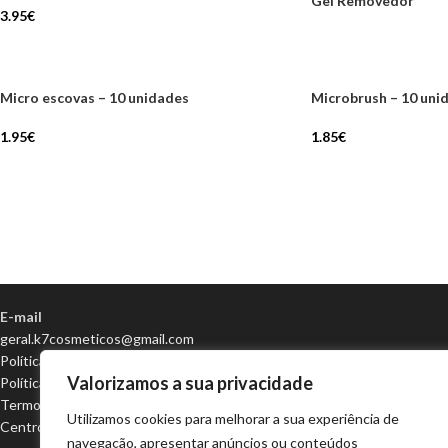
Gel Removedor
3.95
€
Micro escovas – 10 unidades
Microbrush – 10 uni
1.95
€
1.85
€
E-mail
geral.k7cosmeticos@gmail.com
Política de Privacidade
Valorizamos a sua privacidade
Política de Cookies
Termos e condições
Utilizamos cookies para melhorar a sua experiência de
Centro de Arbitragem
navegação, apresentar anúncios ou conteúdos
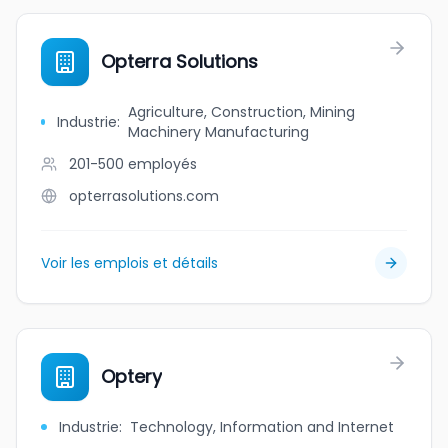
Opterra Solutions
Agriculture, Construction, Mining
Industrie
:
Machinery Manufacturing
201-500
employés
opterrasolutions.com
Voir les emplois et détails
Optery
Industrie
:
Technology, Information and Internet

◇ ◇ ◇

AIM OF THE TASK
No pictures should appear in the copy; write out exactly the lines from the one containing "navegação, apresentar anúncios ou conteúdos" through the end of the material.

ANSWER TO THE PROBLEM
navegação, apresentar anúncios ou conteúdos
Opterra Solutions
Agriculture, Construction, Mining
Industrie
:
Machinery Manufacturing
201-500
employés
opterrasolutions.com
Voir les emplois et détails
Optery
Industrie
:
Technology, Information and Internet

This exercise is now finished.